In [2]:
import pandas as pd
import statsmodels.api as sm
from utils.ff_functions import ff_run_regression
from utils.ff_functions import create_coef_table
from utils.ff_functions import summarise_table
from utils.ff_functions import run_GRS

# Second Sample
# 1963-2013
# NEED TO ADD SIZE OP SIZE INV PORTFOLIOS

Reference :
https://www.sciencedirect.com/science/article/pii/S0304405X14002323

In [3]:
PATH = '../data/processed'

# Loading processed factor df
ff5 = pd.read_parquet(f'{PATH}/ff5_factors_monthly.parquet')
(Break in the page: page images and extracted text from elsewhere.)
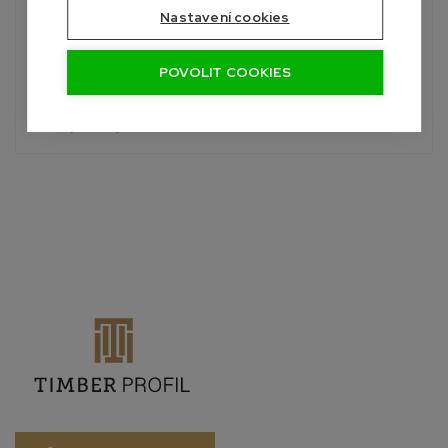
Potřebujete poradit?
Nastavení cookies
Roman
+420 601 390 004
POVOLIT COOKIES
Pon-Sob, 7:00 - 19:00 hod.
info@palubky-online.cz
# Loading processed 25 portfolio dfs
p_SIZE = pd.read_parquet(f'{PATH}/ff_portfolios_25_ME_SIZE.parquet')
p_INV = pd.read_parquet(f'{PATH}/ff_portfolios_25_ME_INV.parquet')
p_OP = pd.read_parquet(f'{PATH}/ff_portfolios_25_ME_OP.parquet')
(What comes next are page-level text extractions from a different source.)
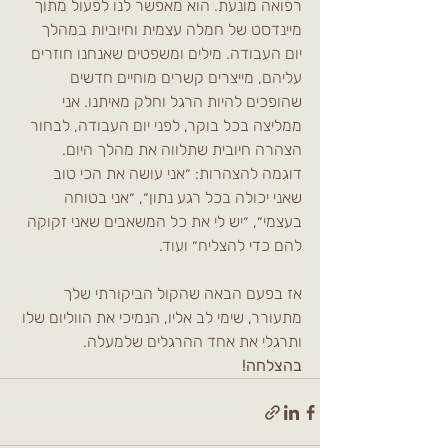
רפואה מונעת. הוא מאפשר לנו לפעול מתוך 
מיינדסט של חמלה עצמית וחיוביות במהלך 
יום העבודה. מילים ומשפטים שאנחנו חוזרים 
עליהם, מייצרים קשרים מוחיים חדשים 
שהופכים להיות הרגל וחלק מאיתנו. אני 
ממליצה בכל בוקר, לפני יום העבודה, לבחור 
הצהרה חיובית שתלווה את מהלך היום. 
דוגמה להצהרות: ״אני עושה את הכי טוב 
שאני יכולה בכל רגע נתון״, ״אני בטוחה 
בעצמי״, ״יש לי את כל המשאבים שאני זקוקה 
להם כדי להצליח״ ועוד.  
אז בפעם הבאה שהקול הביקורתי שלך 
מתעורר, שימי לב אליו, הנמיכי את הווליום שלו 
ותרגלי את אחד ההרגלים שלמעלה. 
בהצלחה!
# Filtering date to year range
ff5 = ff5[ff5['Date'].between('1963-07-01', '2013-12-31')].copy()
p_SIZE = p_SIZE[p_SIZE['Date'].between('1963-07-01', '2013-12-31')].copy()
p_INV = p_INV[p_INV['Date'].between('1963-07-01', '2013-12-31')].copy()
p_OP = p_OP[p_OP['Date'].between('1963-07-01', '2013-12-31')].copy()

# Robustness check
assert len(ff5) == len(p_SIZE), 'Observation sizes do not match'
assert len(ff5) == len(p_INV), 'Observation sizes do not match'
assert len(ff5) == len(p_OP), 'Observation sizes do not match'

# Creating list from columns except Date
ff5_cols = [c for c in ff5.columns if c != 'Date']
p_SIZE_cols = [c for c in p_SIZE.columns if c != 'Date']
p_INV_cols = [c for c in p_INV.columns if c != 'Date']
p_OP_cols = [c for c in p_OP.columns if c != 'Date']
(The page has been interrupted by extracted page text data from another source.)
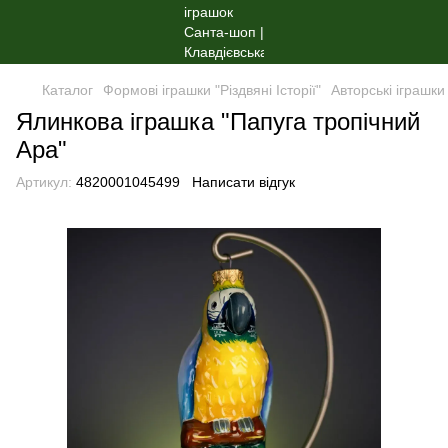
Каталог
Формові іграшки "Різдвяні Історії"
Авторські іграшки
Ялинкова іграшка "Папуга тропічний
Ара"
Артикул:
4820001045499
Написати відгук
# Applying numeric transformations
ff5[ff5_cols] = ff5[ff5_cols].apply(pd.to_numeric, errors='coerce')
p_SIZE[p_SIZE_cols] = p_SIZE[p_SIZE_cols].apply(pd.to_numeric, errors='coerce')
p_INV[p_INV_cols] = p_INV[p_INV_cols].apply(pd.to_numeric, errors='coerce')
p_OP[p_OP_cols] = p_OP[p_OP_cols].apply(pd.to_numeric, errors='coerce')

# Checking for pseudo-missing values
for port in [p_SIZE, p_INV, p_OP]:
    print(port[port.isin([-999, -99.99]).any(axis=1)])

Empty DataFrame
Columns: [Date, SMALL LoBM, ME1 BM2, ME1 BM3, ME1 BM4, SMALL HiBM, ME2 BM1, ME2 BM2, ME2 BM3, ME2 BM4, ME2 BM5, ME3 BM1, ME3 BM2, ME3 BM3, ME3 BM4, ME3 BM5, ME4 BM1, ME4 BM2, ME4 BM3, ME4 BM4, ME4 BM5, BIG LoBM, ME5 BM2, ME5 BM3, ME5 BM4, BIG HiBM]
Index: []

[0 rows x 26 columns]
Empty DataFrame
Columns: [Date, SMALL LoINV, ME1 INV2, ME1 INV3, ME1 INV4, SMALL HiINV, ME2 INV1, ME2 INV2, ME2 INV3, ME2 INV4, ME2 INV5, ME3 INV1, ME3 INV2, ME3 INV3, ME3 INV4, ME3 INV5, ME4 INV1, ME4 INV2, ME4 INV3, ME4 INV4, ME4 INV5, BIG LoINV, ME5 INV2, ME5 INV3, ME5 INV4, BIG HiINV]
Index: []

[0 rows x 26 columns]
Empty DataFrame
Columns: [Date, SMALL LoOP, ME1 OP2, ME1 OP3, ME1 OP4, SMALL HiOP, ME2 OP1, ME2 OP2, ME2 OP3, ME2 OP4, ME2 OP5, ME3 OP1, ME3 OP2, ME3 OP3, ME3 OP4, ME3 OP5, ME4 OP1, ME4 OP2, ME4 OP3, ME4 OP4, ME4 OP5, BIG LoOP, ME5 OP2, ME5 OP3, ME5 OP4, BIG HiOP]
Index: []

[0 rows x 26 columns]


# Merging and Transforming

In [4]:
# Merging all portfolio dfs with factors
df_SIZE = p_SIZE.merge(
    ff5[["Date", "Mkt-RF", "SMB", "HML", "RMW", "CMA", "RF"]],
    on="Date",
    how="inner"
)

df_INV = p_INV.merge(
    ff5[["Date", "Mkt-RF", "SMB", "HML", "RMW", "CMA", "RF"]],
    on="Date",
    how="inner"
)

df_OP = p_OP.merge(
    ff5[["Date", "Mkt-RF", "SMB", "HML", "RMW", "CMA", "RF"]],
    on="Date",
    how="inner"
)

# Converting to excess returns
size_cols = [c for c in p_SIZE.columns if c != "Date"]
inv_cols = [c for c in p_INV.columns if c != "Date"]
op_cols = [c for c in p_OP.columns if c !='Date']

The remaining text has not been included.